Section 3: Software Design Considerations for Hyperthreading:
In a processor with HT technology, software developers should be aware that architectural state is the only resource that is replicated. All other resources are either shared or partitioned between logical processors. This introduces the issue of resource contention, which can degrade performance, or in the extreme case - cause an application to fail. Synchronization between threads is another area where problems can arise. The following section contains a brief discussion of some of the most common issues in multi-threaded software design. For more complete information, a collection of technical papers is available at the Intel Developer Services website:
Thread Synchronization:
Synchronization is used in threaded programs to prevent race conditions (e.g., multiple threads simultaneously updating the same global variable). A spin-wait loop is a common technique used to wait for the availability of a variable or I/O resource.
Consider the case of a master thread that needs to know when a disk write has completed. The master thread and the disk write thread share a synchronization variable in memory. When this variable gets written, it can cause an out-of-order memory violation that forces a performance penalty. Inserting a PAUSE instruction in the master thread read loop can greatly reduce memory order violations.

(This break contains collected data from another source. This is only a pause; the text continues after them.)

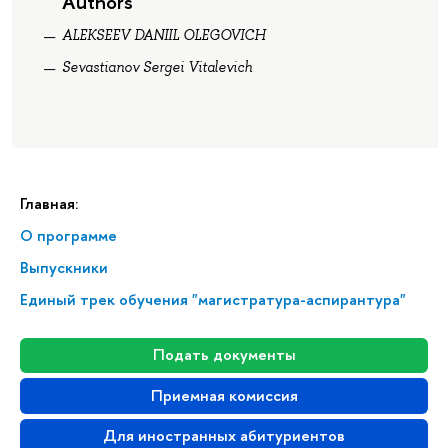
Authors
ALEKSEEV DANIIL OLEGOVICH
Sevastianov Sergei Vitalevich
Главная:
О программе
Выпускники
Единый трек обучения "магистратура-аспирантура"
Подать документы
Приемная комиссия
Для иностранных абитуриентов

Spin-wait loops consume execution resources while they are cycling. If other tasks are waiting to run, the thread performing the spin lock can insert a call to Sleep(0) which releases the CPU. If no tasks are waiting, this thread immediately continues execution.
Another alternative to long spin-wait loops is to replace the loop with a thread-blocking API, such as WaitForMultipleObjects. Using this system call ensures that the thread will not consume resources until all of the listed objects are signaled as ready and have been acquired by the thread.

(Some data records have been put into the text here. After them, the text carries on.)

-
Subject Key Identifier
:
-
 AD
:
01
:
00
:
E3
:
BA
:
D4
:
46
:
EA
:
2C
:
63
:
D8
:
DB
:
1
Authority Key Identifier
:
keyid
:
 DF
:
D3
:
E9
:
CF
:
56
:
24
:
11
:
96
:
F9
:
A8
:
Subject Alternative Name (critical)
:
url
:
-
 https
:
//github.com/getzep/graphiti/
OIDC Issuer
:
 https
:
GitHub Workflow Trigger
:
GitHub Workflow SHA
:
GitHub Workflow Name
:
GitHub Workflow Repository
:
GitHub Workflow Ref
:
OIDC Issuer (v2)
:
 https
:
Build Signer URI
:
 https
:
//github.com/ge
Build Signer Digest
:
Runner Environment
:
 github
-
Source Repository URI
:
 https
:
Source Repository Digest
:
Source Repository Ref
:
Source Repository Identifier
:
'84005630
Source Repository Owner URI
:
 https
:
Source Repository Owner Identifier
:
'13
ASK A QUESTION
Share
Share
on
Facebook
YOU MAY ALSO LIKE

Avoid 64K aliasing in L1 Cache:
The first level data cache (L1) is a shared resource on HT technology processors. Cache lines are mapped on 64KB boundaries, so if two virtual memory addresses are modulo 64KB apart, they will conflict for the same L1 cache line. Under Microsoft Windows® operating systems, threads are created on megabyte boundaries, and 64K aliasing can occur when these threads access local variables on their stacks. A simple solution is to offset the starting stack address by a variable amount using the _alloc function.

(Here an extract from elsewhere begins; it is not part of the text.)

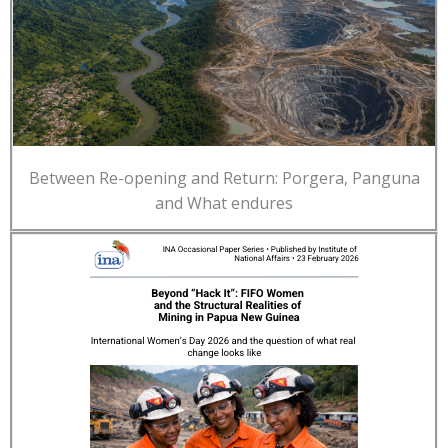
Between Re-opening and Return: Porgera, Panguna
and What endures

False Sharing in the Data Cache
A cache line in the Pentium® 4 processor consists of 64 bytes for write operations, and 128 bytes for reads. False sharing occurs when two threads access different data elements in the same cache line. When one of those threads performs a write operation, the cache line is invalidated, causing the second thread to have to fetch the cache line (128 bytes) again from memory. If this occurs frequently, false sharing can seriously degrade the performance of an application.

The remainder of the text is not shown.